Stored data entries
····················

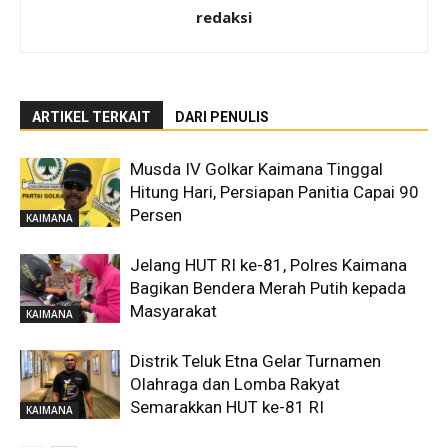
redaksi
ARTIKEL TERKAIT
DARI PENULIS
Musda IV Golkar Kaimana Tinggal
Hitung Hari, Persiapan Panitia Capai 90
Persen
KAIMANA
Jelang HUT RI ke-81, Polres Kaimana
Bagikan Bendera Merah Putih kepada
Masyarakat
KAIMANA
Distrik Teluk Etna Gelar Turnamen
Olahraga dan Lomba Rakyat
Semarakkan HUT ke-81 RI
KAIMANA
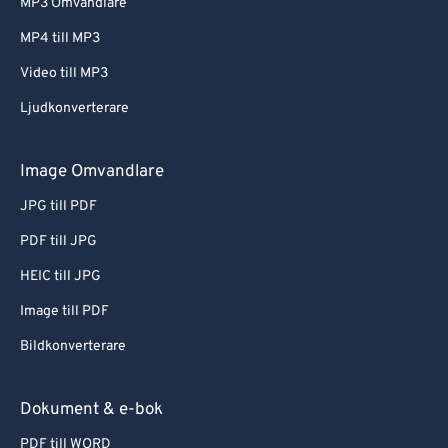
MP3 Omvandlare
MP4 till MP3
Video till MP3
Ljudkonverterare
Image Omvandlare
JPG till PDF
PDF till JPG
HEIC till JPG
Image till PDF
Bildkonverterare
Dokument & e-bok
PDF till WORD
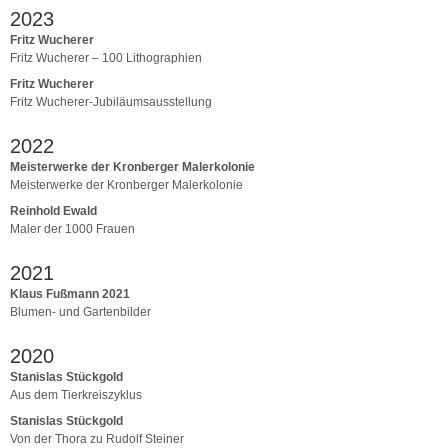
2023
Fritz Wucherer
Fritz Wucherer – 100 Lithographien
Fritz Wucherer
Fritz Wucherer-Jubiläumsausstellung
2022
Meisterwerke der Kronberger Malerkolonie
Meisterwerke der Kronberger Malerkolonie
Reinhold Ewald
Maler der 1000 Frauen
2021
Klaus Fußmann 2021
Blumen- und Gartenbilder
2020
Stanislas Stückgold
Aus dem Tierkreiszyklus
Stanislas Stückgold
Von der Thora zu Rudolf Steiner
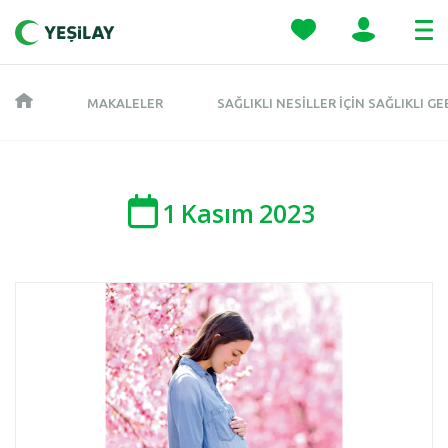
MAKALELER
SAĞLIKLI NESILLER İÇIN SAĞLIKLI GE
1
Kasım
2023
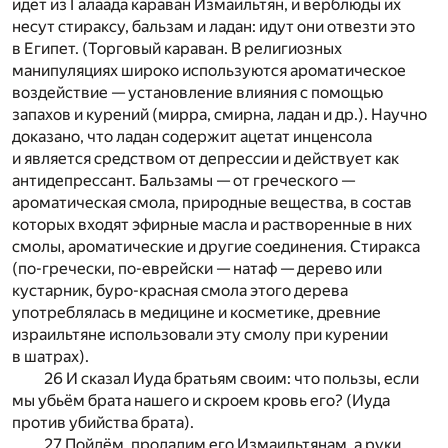
идёт из Галаада караван Измаильтян, и верблюды их
несут стираксу, бальзам и ладан: идут они отвезти это
в Египет. (Торговый караван. В религиозных
манипуляциях широко используются ароматическое
воздействие — установление влияния с помощью
запахов и курений (мирра, смирна, ладан и др.). Научно
доказано, что ладан содержит ацетат инценсола
и является средством от депрессии и действует как
антидепрессант. Бальзамы — от греческого —
ароматическая смола, природные вещества, в состав
которых входят эфирные масла и растворенные в них
смолы, ароматические и другие соединения. Стиракса
(по-гречески, по-еврейски — натаф — дерево или
кустарник, буро-красная смола этого дерева
употреблялась в медицине и косметике, древние
израильтяне использовали эту смолу при курении
в шатрах).
26 И сказал Иуда братьям своим: что пользы, если
мы убьём брата нашего и скроем кровь его? (Иуда
против убийства брата).
27 Пойдём, продадим его Измаильтянам, а руки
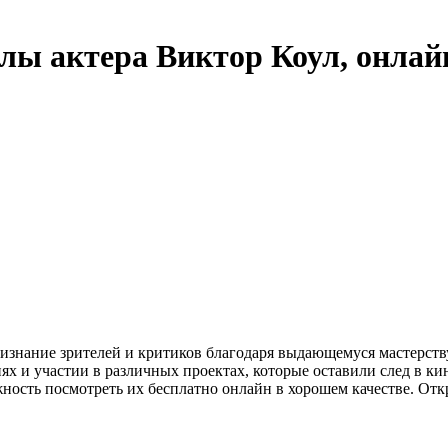
лы актера Виктор Коул, онлай
ризнание зрителей и критиков благодаря выдающемуся мастерств
х и участии в различных проектах, которые оставили след в ки
жность посмотреть их бесплатно онлайн в хорошем качестве. Отк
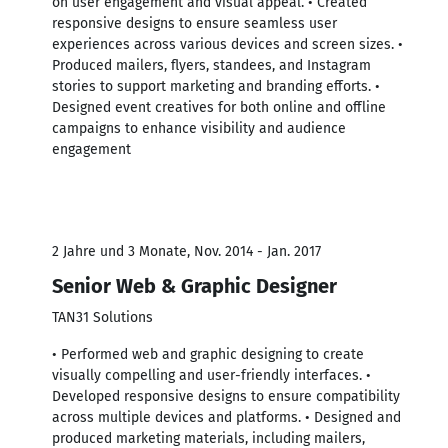
on user engagement and visual appeal. • Created
responsive designs to ensure seamless user
experiences across various devices and screen sizes. •
Produced mailers, flyers, standees, and Instagram
stories to support marketing and branding efforts. •
Designed event creatives for both online and offline
campaigns to enhance visibility and audience
engagement
2 Jahre und 3 Monate, Nov. 2014 - Jan. 2017
Senior Web & Graphic Designer
TAN31 Solutions
• Performed web and graphic designing to create
visually compelling and user-friendly interfaces. •
Developed responsive designs to ensure compatibility
across multiple devices and platforms. • Designed and
produced marketing materials, including mailers,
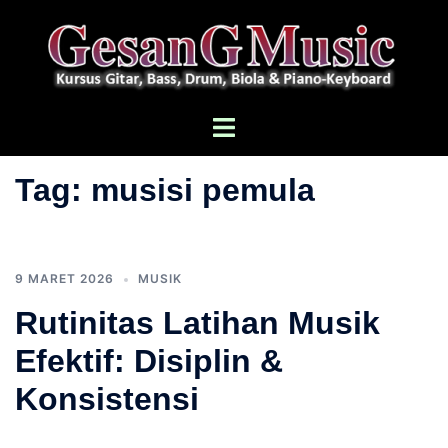
Langsung
ke
isi
Menu
toggle
Tag:
musisi pemula
9 MARET 2026
MUSIK
Rutinitas Latihan Musik
Efektif: Disiplin &
Konsistensi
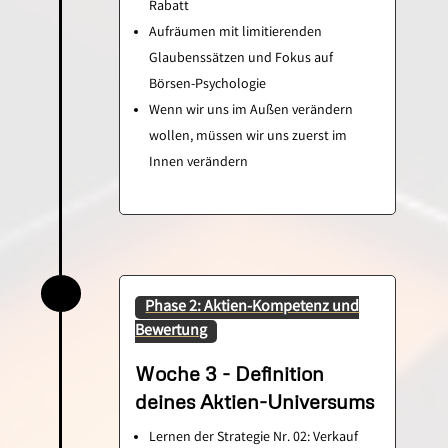
Rabatt
Aufräumen mit limitierenden
Glaubenssätzen und Fokus auf
Börsen-Psychologie
Wenn wir uns im Außen verändern
wollen, müssen wir uns zuerst im
Innen verändern
Phase 2: Aktien-Kompetenz und
Bewertung
Woche 3 - Definition
deines Aktien-Universums
Lernen der Strategie Nr. 02: Verkauf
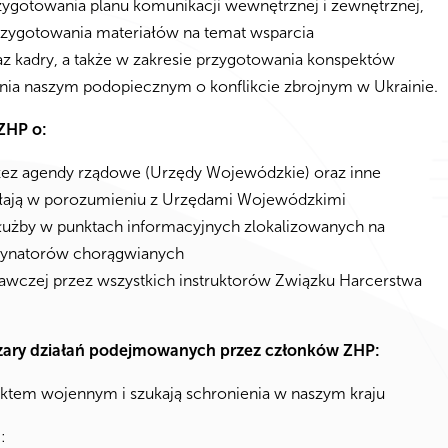
zygotowania planu komunikacji wewnętrznej i zewnętrznej,
zygotowania materiałów na temat wsparcia
 kadry, a także w zakresie przygotowania konspektów
ia naszym podopiecznym o konflikcie zbrojnym w Ukrainie.
ZHP o:
zez agendy rządowe (Urzędy Wojewódzkie) oraz inne
ziałają w porozumieniu z Urzędami Wojewódzkimi
służby w punktach informacyjnych zlokalizowanych na
dynatorów chorągwianych
czej przez wszystkich instruktorów Związku Harcerstwa
zary działań podejmowanych przez członków ZHP:
iktem wojennym i szukają schronienia w naszym kraju
m:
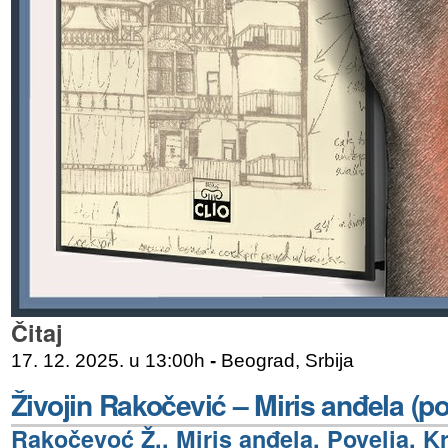
Čitaj
17. 12. 2025. u 13:00h
-
Beograd, Srbija
Živojin Rakočević – Miris anđela (po
Rakočevoć Ž., Miris anđela, Povelja, Kr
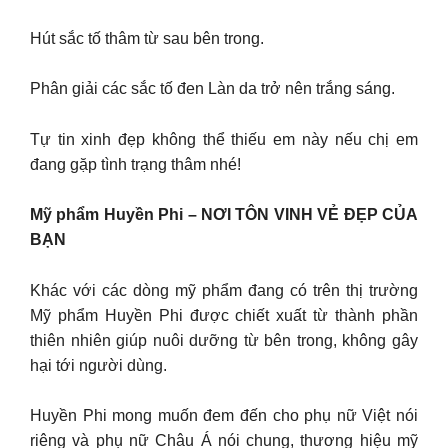
Hút sắc tố thâm từ sau bên trong.
Phân giải các sắc tố đen Làn da trở nên trắng sáng.
Tự tin xinh đẹp không thể thiếu em này nếu chị em
đang gặp tình trạng thâm nhé!
Mỹ phẩm Huyền Phi – NƠI TÔN VINH VẺ ĐẸP CỦA
BẠN
Khác với các dòng mỹ phẩm đang có trên thị trường
Mỹ phẩm Huyền Phi được chiết xuất từ thành phần
thiên nhiên giúp nuôi dưỡng từ bên trong, không gây
hại tới người dùng.
Huyền Phi mong muốn đem đến cho phụ nữ Việt nói
riêng và phụ nữ Châu Á nói chung, thương hiệu mỹ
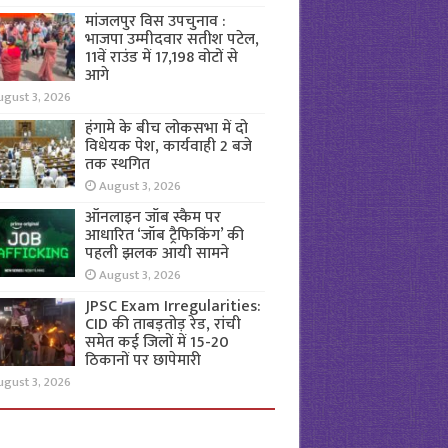
मांजलपुर विस उपचुनाव :
भाजपा उम्मीदवार सतीश पटेल,
11वें राउंड में 17,198 वोटों से
आगे
ugust 3, 2026
हंगामे के बीच लोकसभा में दो
विधेयक पेश, कार्यवाही 2 बजे
तक स्थगित
August 3, 2026
ऑनलाइन जॉब स्कैम पर
आधारित ‘जॉब ट्रैफिकिंग’ की
पहली झलक आयी सामने
August 3, 2026
JPSC Exam Irregularities:
CID की ताबड़तोड़ रेड, रांची
समेत कई जिलों में 15-20
ठिकानों पर छापेमारी
ugust 3, 2026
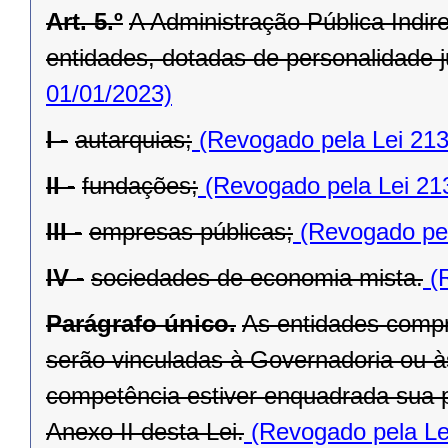
Art. 5.º
A Administração Pública Indir
entidades, dotadas de personalidade ju
01/01/2023)
I -
autarquias;
(Revogado pela Lei 213
II -
fundações;
(Revogado pela Lei 21
III -
empresas públicas;
(Revogado pel
IV -
sociedades de economia mista.
(R
Parágrafo único.
As entidades compr
serão vinculadas à Governadoria ou à
competência estiver enquadrada sua pr
Anexo II desta Lei.
(Revogado pela Le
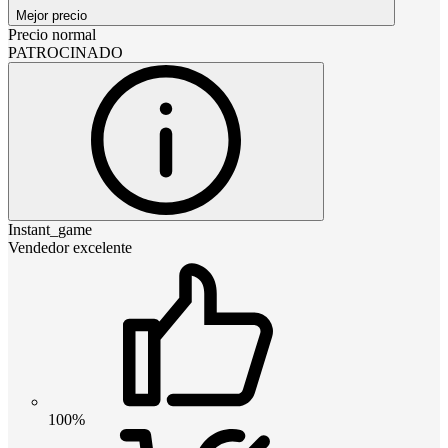
Mejor precio
Precio normal
PATROCINADO
Instant_game
Vendedor excelente
100%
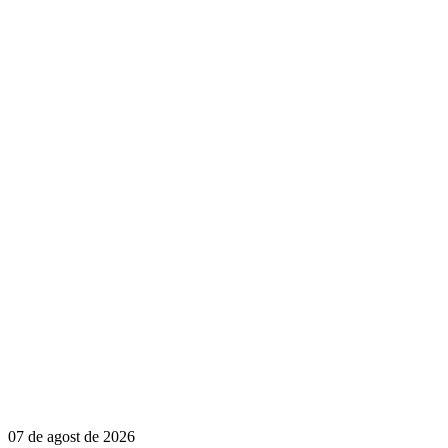
07 de agost de 2026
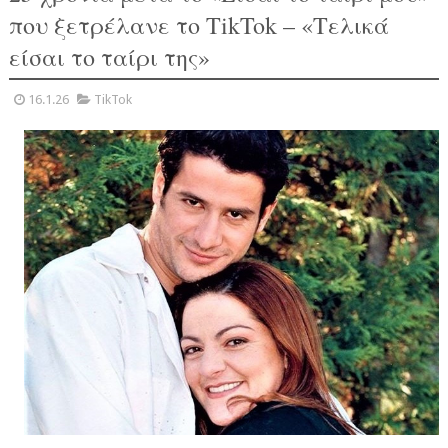
που ξετρέλανε το TikTok – «Τελικά
είσαι το ταίρι της»
16.1.26
TikTok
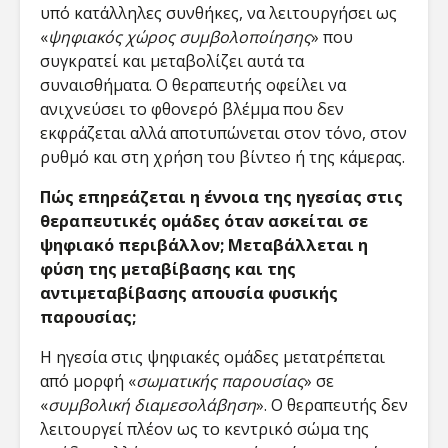
υπό κατάλληλες συνθήκες, να λειτουργήσει ως
«
ψηφιακός χώρος συμβολοποίησης
» που
συγκρατεί και μεταβολίζει αυτά τα
συναισθήματα. Ο θεραπευτής οφείλει να
ανιχνεύσει το φθονερό βλέμμα που δεν
εκφράζεται αλλά αποτυπώνεται στον τόνο, στον
ρυθμό και στη χρήση του βίντεο ή της κάμερας.
Πώς επηρεάζεται η έννοια της ηγεσίας στις
θεραπευτικές ομάδες όταν ασκείται σε
ψηφιακό περιβάλλον; Μεταβάλλεται η
φύση της μεταβίβασης και της
αντιμεταβίβασης απουσία φυσικής
παρουσίας;
Η ηγεσία στις ψηφιακές ομάδες μετατρέπεται
από μορφή «
σωματικής παρουσίας
» σε
«
συμβολική διαμεσολάβηση
». Ο θεραπευτής δεν
λειτουργεί πλέον ως το κεντρικό σώμα της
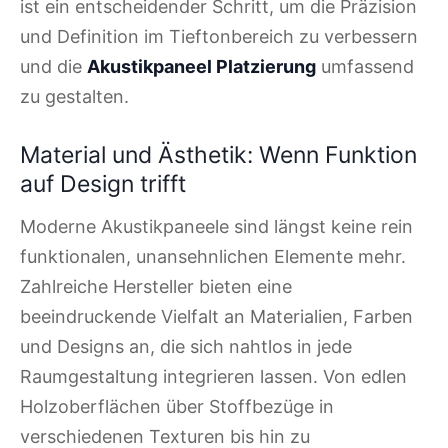
ist ein entscheidender Schritt, um die Präzision
und Definition im Tieftonbereich zu verbessern
und die
Akustikpaneel Platzierung
umfassend
zu gestalten.
Material und Ästhetik: Wenn Funktion
auf Design trifft
Moderne Akustikpaneele sind längst keine rein
funktionalen, unansehnlichen Elemente mehr.
Zahlreiche Hersteller bieten eine
beeindruckende Vielfalt an Materialien, Farben
und Designs an, die sich nahtlos in jede
Raumgestaltung integrieren lassen. Von edlen
Holzoberflächen über Stoffbezüge in
verschiedenen Texturen bis hin zu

····················

Aim of the exercise: Give back every record above word for word; the pictures have no place in it.

Answer:
redaksi
ARTIKEL TERKAIT
DARI PENULIS
Musda IV Golkar Kaimana Tinggal
Hitung Hari, Persiapan Panitia Capai 90
Persen
KAIMANA
Jelang HUT RI ke-81, Polres Kaimana
Bagikan Bendera Merah Putih kepada
Masyarakat
KAIMANA
Distrik Teluk Etna Gelar Turnamen
Olahraga dan Lomba Rakyat
Semarakkan HUT ke-81 RI
KAIMANA
MP3 Omvandlare
MP4 till MP3
Video till MP3
Ljudkonverterare
Image Omvandlare
JPG till PDF
PDF till JPG
HEIC till JPG
Image till PDF
Bildkonverterare
Dokument & e-bok
PDF till WORD
2023
Fritz Wucherer
Fritz Wucherer – 100 Lithographien
Fritz Wucherer
Fritz Wucherer-Jubiläumsausstellung
2022
Meisterwerke der Kronberger Malerkolonie
Meisterwerke der Kronberger Malerkolonie
Reinhold Ewald
Maler der 1000 Frauen
2021
Klaus Fußmann 2021
Blumen- und Gartenbilder
2020
Stanislas Stückgold
Aus dem Tierkreiszyklus
Stanislas Stückgold
Von der Thora zu Rudolf Steiner
MAKALELER
SAĞLIKLI NESILLER İÇIN SAĞLIKLI GE
1
Kasım
2023
идёт из Галаада караван Измаильтян, и верблюды их
несут стираксу, бальзам и ладан: идут они отвезти это
в Египет. (Торговый караван. В религиозных
манипуляциях широко используются ароматическое
воздействие — установление влияния с помощью
запахов и курений (мирра, смирна, ладан и др.). Научно
доказано, что ладан содержит ацетат инценсола
и является средством от депрессии и действует как
антидепрессант. Бальзамы — от греческого —
ароматическая смола, природные вещества, в состав
которых входят эфирные масла и растворенные в них
смолы, ароматические и другие соединения. Стиракса
(по-гречески, по-еврейски — натаф — дерево или
кустарник, буро-красная смола этого дерева
употреблялась в медицине и косметике, древние
израильтяне использовали эту смолу при курении
в шатрах).
26 И сказал Иуда братьям своим: что пользы, если
мы убьём брата нашего и скроем кровь его? (Иуда
против убийства брата).
27 Пойдём, продадим его Измаильтянам, а руки
лы актера Виктор Коул, онлай
ризнание зрителей и критиков благодаря выдающемуся мастерств
х и участии в различных проектах, которые оставили след в ки
жность посмотреть их бесплатно онлайн в хорошем качестве. Отк
on user engagement and visual appeal. • Created
responsive designs to ensure seamless user
experiences across various devices and screen sizes. •
Produced mailers, flyers, standees, and Instagram
stories to support marketing and branding efforts. •
Designed event creatives for both online and offline
campaigns to enhance visibility and audience
engagement
2 Jahre und 3 Monate, Nov. 2014 - Jan. 2017
Senior Web & Graphic Designer
TAN31 Solutions
• Performed web and graphic designing to create
visually compelling and user-friendly interfaces. •
Developed responsive designs to ensure compatibility
across multiple devices and platforms. • Designed and
produced marketing materials, including mailers,
Langsung
ke
isi
Menu
toggle
Tag:
musisi pemula
9 MARET 2026
MUSIK
Rutinitas Latihan Musik
Efektif: Disiplin &
Konsistensi
Rabatt
Aufräumen mit limitierenden
Glaubenssätzen und Fokus auf
Börsen-Psychologie
Wenn wir uns im Außen verändern
wollen, müssen wir uns zuerst im
Innen verändern
Phase 2: Aktien-Kompetenz und
Bewertung
Woche 3 - Definition
deines Aktien-Universums
Lernen der Strategie Nr. 02: Verkauf
zygotowania planu komunikacji wewnętrznej i zewnętrznej,
zygotowania materiałów na temat wsparcia
 kadry, a także w zakresie przygotowania konspektów
ia naszym podopiecznym o konflikcie zbrojnym w Ukrainie.
ZHP o:
zez agendy rządowe (Urzędy Wojewódzkie) oraz inne
ziałają w porozumieniu z Urzędami Wojewódzkimi
służby w punktach informacyjnych zlokalizowanych na
dynatorów chorągwianych
czej przez wszystkich instruktorów Związku Harcerstwa
zary działań podejmowanych przez członków ZHP:
iktem wojennym i szukają schronienia w naszym kraju
m:
Čitaj
17. 12. 2025. u 13:00h
-
Beograd, Srbija
Živojin Rakočević – Miris anđela (po
Rakočevoć Ž., Miris anđela, Povelja, Kr
Hút sắc tố thâm từ sau bên trong.
Phân giải các sắc tố đen Làn da trở nên trắng sáng.
Tự tin xinh đẹp không thể thiếu em này nếu chị em
đang gặp tình trạng thâm nhé!
Mỹ phẩm Huyền Phi – NƠI TÔN VINH VẺ ĐẸP CỦA
BẠN
Khác với các dòng mỹ phẩm đang có trên thị trường
Mỹ phẩm Huyền Phi được chiết xuất từ thành phần
thiên nhiên giúp nuôi dưỡng từ bên trong, không gây
hại tới người dùng.
Huyền Phi mong muốn đem đến cho phụ nữ Việt nói
riêng và phụ nữ Châu Á nói chung, thương hiệu mỹ
मांजलपुर विस उपचुनाव :
भाजपा उम्मीदवार सतीश पटेल,
11वें राउंड में 17,198 वोटों से
आगे
ugust 3, 2026
हंगामे के बीच लोकसभा में दो
विधेयक पेश, कार्यवाही 2 बजे
तक स्थगित
August 3, 2026
ऑनलाइन जॉब स्कैम पर
आधारित ‘जॉब ट्रैफिकिंग’ की
पहली झलक आयी सामने
August 3, 2026
JPSC Exam Irregularities:
CID की ताबड़तोड़ रेड, रांची
समेत कई जिलों में 15-20
ठिकानों पर छापेमारी
ugust 3, 2026
Art. 5.º
A Administração Pública Indir
entidades, dotadas de personalidade ju
01/01/2023)
I -
autarquias;
(Revogado pela Lei 213
II -
fundações;
(Revogado pela Lei 21
III -
empresas públicas;
(Revogado pel
IV -
sociedades de economia mista.
(R
Parágrafo único.
As entidades compr
serão vinculadas à Governadoria ou à
competência estiver enquadrada sua pr
Anexo II desta Lei.
(Revogado pela Le
Mejor precio
Precio normal
PATROCINADO
Instant_game
Vendedor excelente
100%
07 de agost de 2026
που ξετρέλανε το TikTok – «Τελικά
είσαι το ταίρι της»
16.1.26
TikTok
υπό κατάλληλες συνθήκες, να λειτουργήσει ως
«
ψηφιακός χώρος συμβολοποίησης
» που
συγκρατεί και μεταβολίζει αυτά τα
συναισθήματα. Ο θεραπευτής οφείλει να
ανιχνεύσει το φθονερό βλέμμα που δεν
εκφράζεται αλλά αποτυπώνεται στον τόνο, στον
ρυθμό και στη χρήση του βίντεο ή της κάμερας.
Πώς επηρεάζεται η έννοια της ηγεσίας στις
θεραπευτικές ομάδες όταν ασκείται σε
ψηφιακό περιβάλλον; Μεταβάλλεται η
φύση της μεταβίβασης και της
αντιμεταβίβασης απουσία φυσικής
παρουσίας;
Η ηγεσία στις ψηφιακές ομάδες μετατρέπεται
από μορφή «
σωματικής παρουσίας
» σε
«
συμβολική διαμεσολάβηση
». Ο θεραπευτής δεν
λειτουργεί πλέον ως το κεντρικό σώμα της
ist ein entscheidender Schritt, um die Präzision
und Definition im Tieftonbereich zu verbessern
und die
Akustikpaneel Platzierung
umfassend
zu gestalten.
Material und Ästhetik: Wenn Funktion
auf Design trifft
Moderne Akustikpaneele sind längst keine rein
funktionalen, unansehnlichen Elemente mehr.
Zahlreiche Hersteller bieten eine
beeindruckende Vielfalt an Materialien, Farben
und Designs an, die sich nahtlos in jede
Raumgestaltung integrieren lassen. Von edlen
Holzoberflächen über Stoffbezüge in
verschiedenen Texturen bis hin zu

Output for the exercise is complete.